After his release, Le’Taxione became an activist focused on preventing gang violence.

In January 2021, the governor’s office began a review of potential violations of Le’Taxione’s release related to the domestic violence charge and allegations that he was drinking. A Department of Corrections hearing officer found that he violated the terms of his release, according to documents from the governor’s office.

Inslee indicated that Le’Taxione could ask for reconsideration once the assault case is resolved.

Arguments to move the process

Through his attorney, Le’Taxione argued that he could not get a fair trial in Spokane County for a number of factors.

Two days after the alleged attack, Duncan called Tracie Meidl at her home, the motion says.

The victim was there and told Meidl what happened. Meidl instructed the victim to call Crime Check and file an official report, Cossey said.

Although both Meidl are aware of the criminal allegations, neither has filed an official report. Le’Taxione claims that the Meidls were required as peace officers to make a report.

The Meidls’ personal involvement in the case “influenced” how the evidence was gathered, Le’Taxione argued through Cossey, his lawyer.

“The authority and influence of the Meidls in the Spokane Police Department prejudiced the investigative process causing tunnel vision in their subordinates at best and at worst leading the witness claimant on what must say to ensure that the details of the alleged assault are considered credible,” Cossey’s motion. states

However, the assault was not investigated by Spokane police, but instead was under the jurisdiction of the Spokane County Sheriff’s Office.

When asked about the incident Friday, Duncan said he called Meidl to make sure Le’Taxione was arrested without incident, given the history of police violence against people of color that was at the fore. public discussion line in 2020.

“This was for their own protection,” Duncan said in an interview.

Craig Meidl told The Spokesman-Review that he and Tracie Meidl went to Duncan’s home to talk about the process of reporting a domestic violence incident.

Anyone in that situation is “understandably scared, worried, nervous,” Meidl said. Since Duncan and the Meidls have a relationship, Duncan called, hoping to make the reporting process less difficult for the victim, Meidl said of her recollection of the incident.

Meidl said he has no control over the sheriff’s office’s investigations and has not interfered in any way.

Haskell’s wife, Leslie Haskell, has made numerous public racist statements, including calling herself a “proud white nationalist.” She used racial slurs, according to the motion.

In the motion, Cossey also argues that Larry Haskell’s charging decisions show that he agrees with his wife’s racist views.

Cossey cited data from the JFA Institute’s report on Spokane County’s jail population that showed Blacks were 13 times more likely to be incarcerated than whites. The report also showed that Blacks were locked up longer than white prisoners, and that Blacks paid higher bail.

The motion also noted that Sandra Altshuler, a former drug and mental health court coordinator, wrote in a letter to the editor published in The Spokesman-Review that referrals to therapeutic courts have decreased significantly, especially for people of color, under the leadership of Larry Haskell.

Through his attorney for the criminal deputy, Preston McCollam, Larry Haskell declined to comment on the motion because the case is pending.
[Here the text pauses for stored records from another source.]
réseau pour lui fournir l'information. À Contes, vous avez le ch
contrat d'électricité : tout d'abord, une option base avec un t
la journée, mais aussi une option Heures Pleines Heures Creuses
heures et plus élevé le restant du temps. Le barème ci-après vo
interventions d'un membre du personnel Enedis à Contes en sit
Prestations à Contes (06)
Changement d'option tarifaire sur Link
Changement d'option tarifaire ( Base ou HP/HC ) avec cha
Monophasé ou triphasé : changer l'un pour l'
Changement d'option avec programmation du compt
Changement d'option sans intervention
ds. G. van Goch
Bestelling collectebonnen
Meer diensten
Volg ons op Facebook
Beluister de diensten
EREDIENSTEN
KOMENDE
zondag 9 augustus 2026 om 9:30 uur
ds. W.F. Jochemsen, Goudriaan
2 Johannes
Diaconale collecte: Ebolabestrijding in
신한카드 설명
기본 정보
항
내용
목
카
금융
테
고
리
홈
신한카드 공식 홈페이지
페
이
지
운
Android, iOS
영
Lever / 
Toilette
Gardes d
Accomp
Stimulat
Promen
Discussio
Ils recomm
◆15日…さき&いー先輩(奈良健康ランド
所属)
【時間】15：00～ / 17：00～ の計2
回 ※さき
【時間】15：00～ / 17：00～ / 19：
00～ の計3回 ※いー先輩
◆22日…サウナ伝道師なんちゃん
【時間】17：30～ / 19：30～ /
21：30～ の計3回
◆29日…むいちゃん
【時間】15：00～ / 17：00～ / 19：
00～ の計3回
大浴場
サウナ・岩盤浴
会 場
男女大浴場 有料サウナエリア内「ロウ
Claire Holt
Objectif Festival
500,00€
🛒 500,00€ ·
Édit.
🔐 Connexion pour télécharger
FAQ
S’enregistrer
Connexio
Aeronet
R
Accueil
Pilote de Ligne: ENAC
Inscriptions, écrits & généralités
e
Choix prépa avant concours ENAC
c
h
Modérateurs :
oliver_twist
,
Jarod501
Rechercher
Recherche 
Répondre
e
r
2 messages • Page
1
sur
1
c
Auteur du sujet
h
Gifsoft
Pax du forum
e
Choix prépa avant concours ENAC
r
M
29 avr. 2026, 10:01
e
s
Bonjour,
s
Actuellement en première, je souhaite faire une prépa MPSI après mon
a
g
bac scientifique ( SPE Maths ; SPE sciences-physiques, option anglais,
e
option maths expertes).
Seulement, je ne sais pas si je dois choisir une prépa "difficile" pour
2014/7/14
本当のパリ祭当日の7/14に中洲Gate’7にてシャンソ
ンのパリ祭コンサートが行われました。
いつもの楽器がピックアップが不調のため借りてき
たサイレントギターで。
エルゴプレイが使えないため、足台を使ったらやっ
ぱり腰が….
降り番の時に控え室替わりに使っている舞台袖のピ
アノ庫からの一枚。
Prosecutor Tom Treppiedi has not yet filed a response to the motion, but will likely file one before a hearing on the motion on March 16.

This is the second time a local attorney has argued that Larry Haskell and the DA’s office are unable to handle cases involving people of color because of the prosecutor’s records and his wife’s statements. .
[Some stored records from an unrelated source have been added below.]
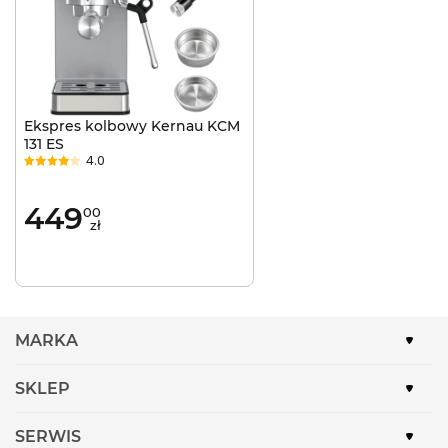
Ekspres kolbowy Kernau KCM
131 ES
4.0
449
00
zł
MARKA
SKLEP
SERWIS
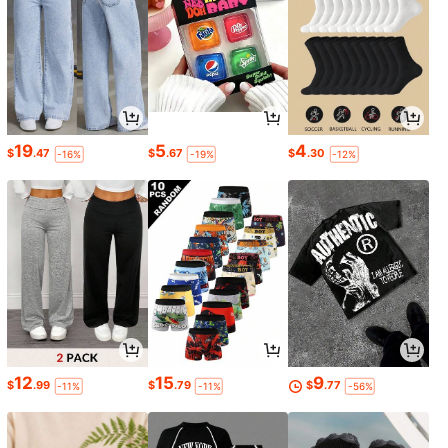
19
5
4
$
.47
$
.67
$
.30
-16%
-19%
-12%
12
15
9
$
.99
$
.79
$
.77
-11%
-11%
-56%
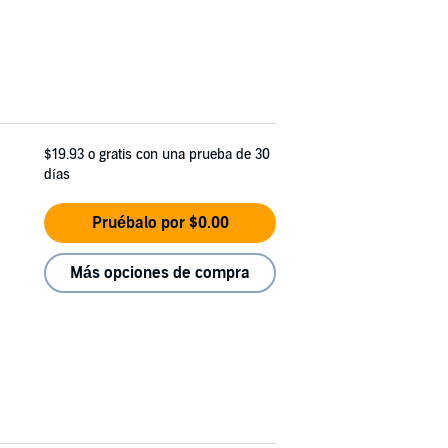
$19.93
o gratis con una prueba de 30
días
Pruébalo por $0.00
Más opciones de compra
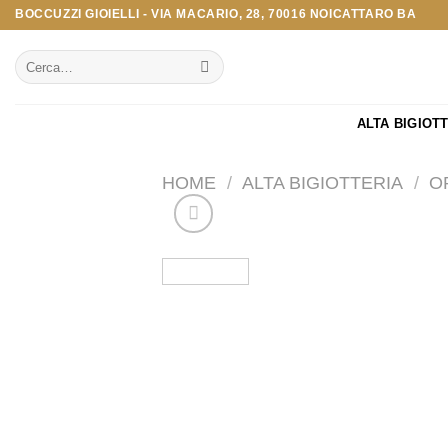
Salta
BOCCUZZI GIOIELLI - VIA MACARIO, 28, 70016 NOICATTARO BA
ai
Cerca:
contenuti
ALTA BIGIOT
HOME
/
ALTA BIGIOTTERIA
/
O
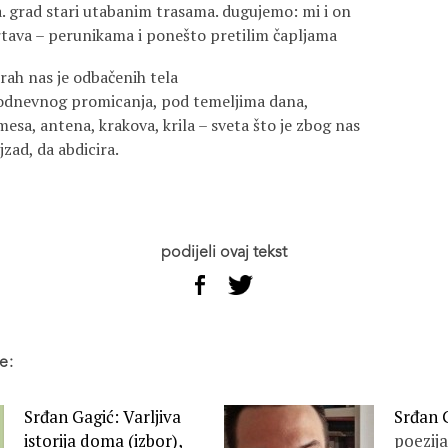
a. grad stari utabanim trasama. dugujemo: mi i on
rtava – perunikama i ponešto pretilim čapljama
trah nas je odbačenih tela
kodnevnog promicanja, pod temeljima dana,
esa, antena, krakova, krila – sveta što je zbog nas
zad, da abdicira.
podijeli ovaj tekst
e:
Srđan Gagić: Varljiva
Srđan G
istorija doma (izbor),
poezija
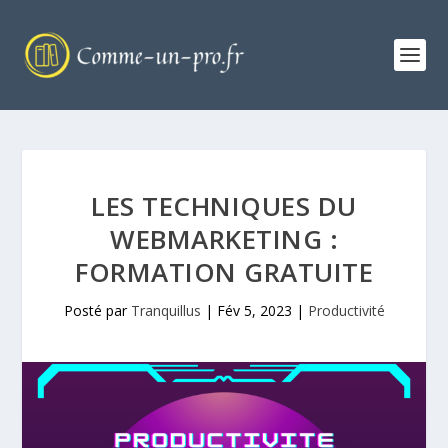
LES TECHNIQUES DU
WEBMARKETING :
FORMATION GRATUITE
Posté par
Tranquillus
|
Fév 5, 2023
|
Productivité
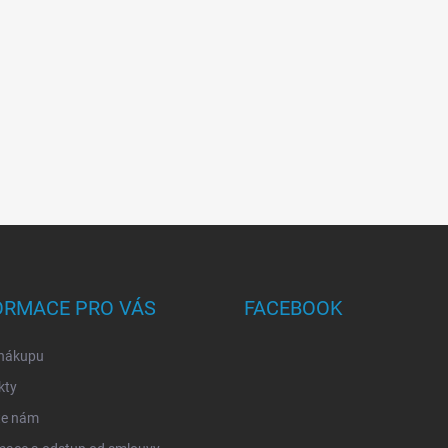
ORMACE PRO VÁS
FACEBOOK
 nákupu
kty
te nám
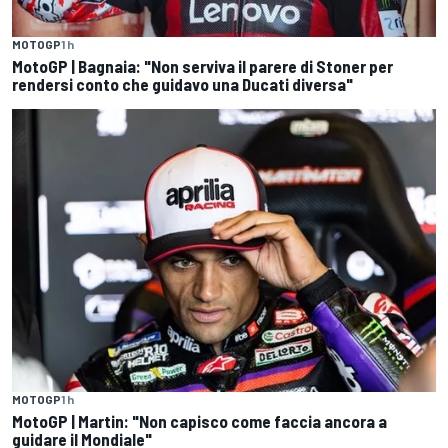
MOTOGP
1 h
MotoGP | Bagnaia: "Non serviva il parere di Stoner per
rendersi conto che guidavo una Ducati diversa"
MOTOGP
1 h
MotoGP | Martin: "Non capisco come faccia ancora a
guidare il Mondiale"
A judge said the attorney in the previous case failed to connect Larry Haskell to the charging decisions in that case, or make a connection to the prosecutor’s office’s broader charging process.

Finally, Cossey argued that the “sensational” articles written about the case by The Spokesman-Review were “prejudicial” to Le’Taxione and “calculated to inflame the public mind.”

Previous newspaper stories included Le’Taxione’s criminal convictions, which Cossey said were reported “for the purpose of creating sentiment against the defendant.”